Depressive Mutter & Panik vor den Feiertagen

Beitrag von lilAngel »

Hallo.

In wenigen Tagen ist Weihnachten und während um mich herum die Leute so langsam in Stimmung kommen, steigt bei mir der Adrenalinspiegel aus anderen Gründen.
Meine Mutter ist depressiv und das seit ich denken kann (ich bin jetzt 25). Ich habe schon einige akute Phasen miterlebt... dazu alles von Gesprächstherapie, medikamentöse Behandlungen, stationären Therapien auf eigenen Wunsch und auch die Einweisung in die Psychiatrie wg. akuter Suizidgefahr.

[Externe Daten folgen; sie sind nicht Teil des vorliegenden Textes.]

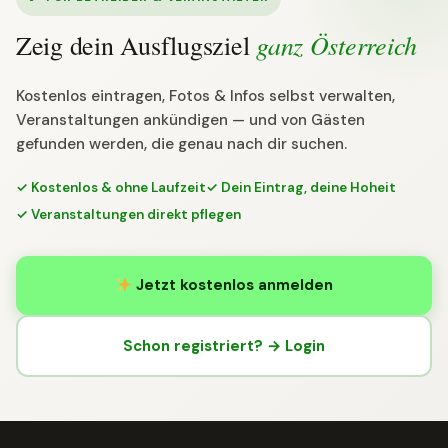
ganz Österreich
Zeig dein Ausflugsziel
Kostenlos eintragen, Fotos & Infos selbst verwalten,
Veranstaltungen ankündigen — und von Gästen
gefunden werden, die genau nach dir suchen.
✓ Kostenlos & ohne Laufzeit
✓ Dein Eintrag, deine Hoheit
✓ Veranstaltungen direkt pflegen
Jetzt kostenlos anmelden
Schon registriert? → Login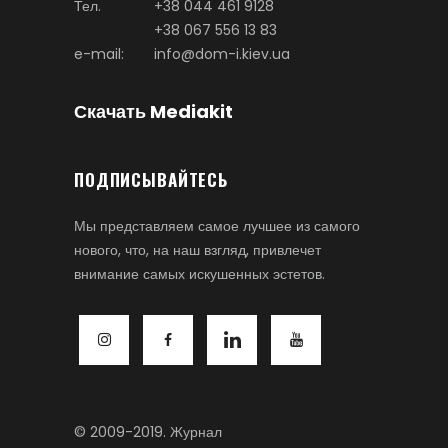
Тел.
+38 044 461 9128
+38 067 556 13 83
e-mail:
info@dom-i.kiev.ua
Скачать Mediakit
ПОДПИСЫВАЙТЕСЬ
Мы представляем самое лучшее из самого
нового, что, на наш взгляд, привлечет
внимание самых искушенных эстетов.
© 2009-2019. Журнал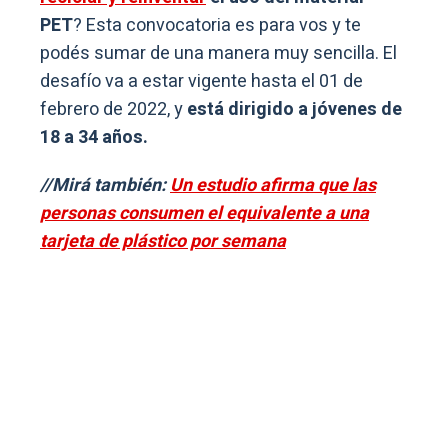
PET
? Esta convocatoria es para vos y te
podés sumar de una manera muy sencilla. El
desafío va a estar vigente hasta el 01 de
febrero de 2022, y
está dirigido a jóvenes de
18 a 34 años.
//Mirá también:
Un estudio afirma que las
personas consumen el equivalente a una
tarjeta de plástico por semana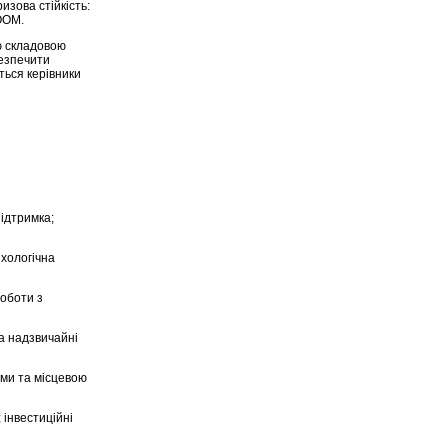
изова стійкість:
OOM.
ю складовою
безпечити
ться керівники
підтримка;
ихологічна
роботи з
а надзвичайні
ими та місцевою
 інвестиційні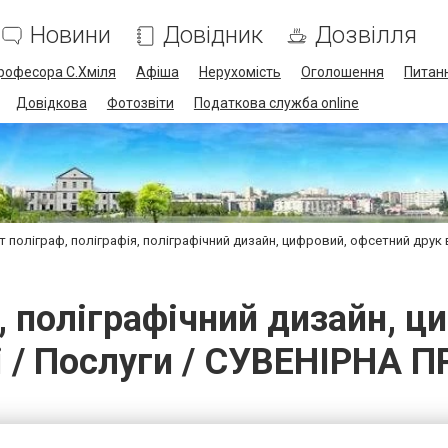
Новини
Довідник
Дозвілля
професора С.Хміля
Афіша
Нерухомість
Оголошення
Питанн
Довідкова
Фотозвіти
Податкова служба online
т поліграф, поліграфія, поліграфічний дизайн, цифровий, офсетний друк 
я, поліграфічний дизайн, ц
і / Послуги / СУВЕНІРНА 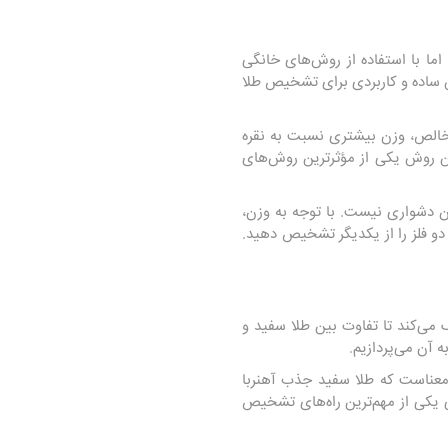
ما با استفاده از روش‌های خانگی
ش ساده و کاربردی برای تشخیص طلا
 خالص، وزن بیشتری نسبت به نقره
 این روش یکی از مؤثرترین روش‌های
ن دشواری نیست. با توجه به وزن،
و فلز را از یکدیگر تشخیص دهید.
می‌کند تا تفاوت بین طلا سفید و
 آن می‌پردازیم.
عناست که طلا سفید جذب آهنربا
ی یکی از مهم‌ترین راه‌های تشخیص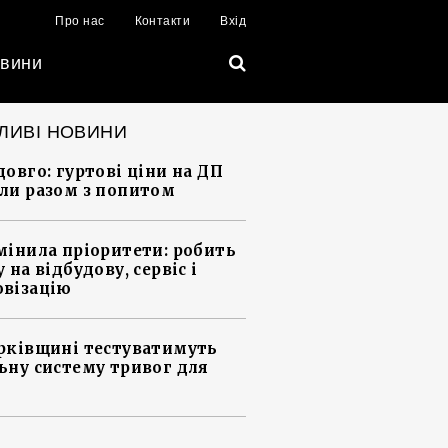
Про нас
Контакти
Вхід
вини
ЛИВІ НОВИНИ
довго: гуртові ціни на ДП
ли разом з попитом
мінила пріоритети: робить
 на відбудову, сервіс і
візацію
рківщині тестуватимуть
ьну систему тривог для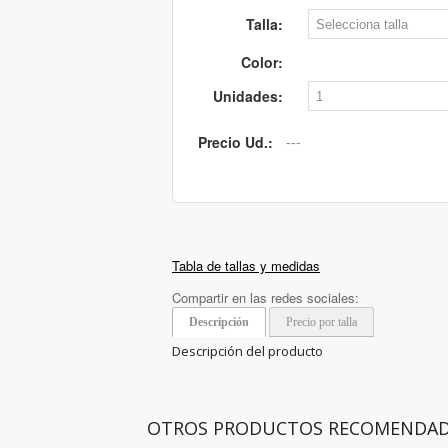
Talla:
Color:
Unidades:
Precio Ud.:
Tabla de tallas y medidas
Compartir en las redes sociales:
Descripción
Precio por talla
Descripción del producto
OTROS PRODUCTOS RECOMENDA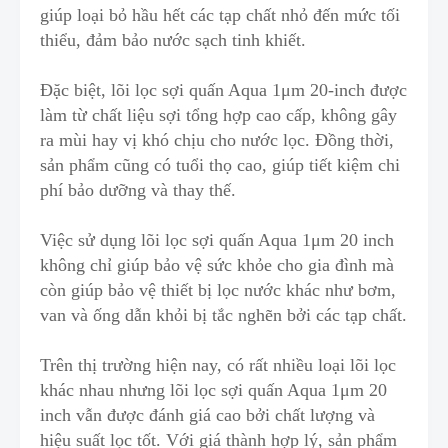
giúp loại bỏ hầu hết các tạp chất nhỏ đến mức tối
thiểu, đảm bảo nước sạch tinh khiết.
Đặc biệt, lõi lọc sợi quấn Aqua 1μm 20-inch được
làm từ chất liệu sợi tổng hợp cao cấp, không gây
ra mùi hay vị khó chịu cho nước lọc. Đồng thời,
sản phẩm cũng có tuổi thọ cao, giúp tiết kiệm chi
phí bảo dưỡng và thay thế.
Việc sử dụng lõi lọc sợi quấn Aqua 1μm 20 inch
không chỉ giúp bảo vệ sức khỏe cho gia đình mà
còn giúp bảo vệ thiết bị lọc nước khác như bơm,
van và ống dẫn khỏi bị tắc nghẽn bởi các tạp chất.
Trên thị trường hiện nay, có rất nhiều loại lõi lọc
khác nhau nhưng lõi lọc sợi quấn Aqua 1μm 20
inch vẫn được đánh giá cao bởi chất lượng và
hiệu suất lọc tốt. Với giá thành hợp lý, sản phẩm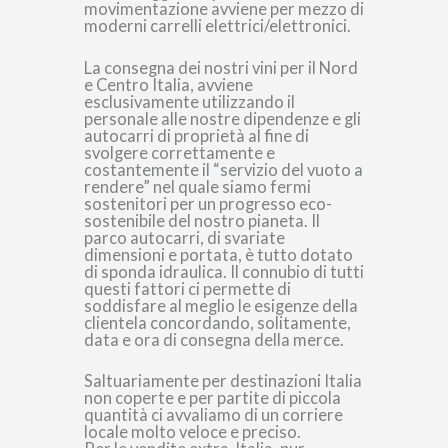
movimentazione avviene per mezzo di
moderni carrelli elettrici/elettronici.
La consegna dei nostri vini per il Nord
e Centro Italia, avviene
esclusivamente utilizzando il
personale alle nostre dipendenze e gli
autocarri di proprietà al fine di
svolgere correttamente e
costantemente il “servizio del vuoto a
rendere” nel quale siamo fermi
sostenitori per un progresso eco-
sostenibile del nostro pianeta. Il
parco autocarri, di svariate
dimensioni e portata, è tutto dotato
di sponda idraulica. Il connubio di tutti
questi fattori ci permette di
soddisfare al meglio le esigenze della
clientela concordando, solitamente,
data e ora di consegna della merce.
Saltuariamente per destinazioni Italia
non coperte e per partite di piccola
quantità ci avvaliamo di un corriere
locale molto veloce e preciso.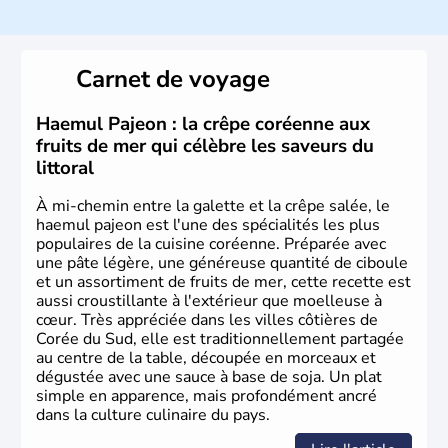
La
Corée du Sud
est un pays de l’
Asie de l’Es
t composé
de vingt provinces. Outre sa capitale
Séoul
, Ulsan et
Pusan sont deux autres villes majeures du pays. Le
Carnet de voyage
christianisme et le bouddhisme en sont les deux
principales religions. Ce pays partage sa culture avec la
Corée du Nord
. Les Jeux Olympiques s’y sont déroulés en
Haemul Pajeon : la crêpe coréenne aux
1988, de même que la Coupe du Monde de football en
fruits de mer qui célèbre les saveurs du
2002, en collaboration avec le Japon.
littoral
À mi-chemin entre la galette et la crêpe salée, le
haemul pajeon est l'une des spécialités les plus
populaires de la cuisine coréenne. Préparée avec
une pâte légère, une généreuse quantité de ciboule
et un assortiment de fruits de mer, cette recette est
aussi croustillante à l'extérieur que moelleuse à
cœur. Très appréciée dans les villes côtières de
Corée du Sud, elle est traditionnellement partagée
au centre de la table, découpée en morceaux et
dégustée avec une sauce à base de soja. Un plat
simple en apparence, mais profondément ancré
dans la culture culinaire du pays.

Seit einigen Monaten bewegt sie sich nun wieder auf einer Talfahrt abwärts und ist inzwischen trotz Medikamenten und ambulanter Therapie arbeitsunfähig und hat seit einigen Tagen auch wieder suizidale Tendenzen. Nach langem Ringen konnten wir sie nun endlich von einem stationären Aufenthalt überzeugen - da wir mit unserem Latein und den Kräften am Ende sind - und nun dauert der bürokratische Kram mit Krankenkasse usw. schon so lange, dass sie wohl vor den Feiertagen gar nicht mehr aufgenommen werden kann. (Ich fasse es nicht, dass sie ihre Drohung Tabletten zu schlucken wohl wahr machen müsste, dass das alles schneller geht!)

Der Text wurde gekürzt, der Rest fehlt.